━━━━━ ENTRIES SHOWN
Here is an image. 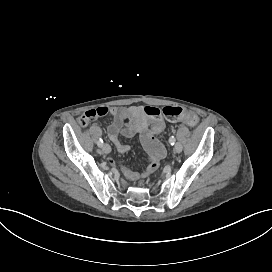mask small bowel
Listing matches in <instances>:
<instances>
[{"mask_svg": "<svg viewBox=\"0 0 272 272\" xmlns=\"http://www.w3.org/2000/svg\"><path fill=\"white\" fill-rule=\"evenodd\" d=\"M144 111L145 107L140 105L112 107L110 109V114L113 117V121L108 124L107 133L118 152L122 154L129 151V146L122 143L119 136L123 135L127 138L138 136L150 156L151 164L157 165L159 160L164 156L165 151L156 138L157 131L154 128V124H163V121L159 118L156 122H149L145 117ZM178 120L187 124L182 118H179ZM107 163L110 166H114V162L111 159H108ZM147 169L143 173H139L124 168V175L127 180L135 182L151 174L148 173Z\"/></svg>", "mask_w": 272, "mask_h": 272, "instance_id": "c3829d8e", "label": "small bowel"}]
</instances>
━━━━━━━━━━
◆ **AIM OF THE TASK**: Using the material above, count how many lines include the word "instances" and answer with only that figure.

◆ **WRITTEN ANSWER**: 3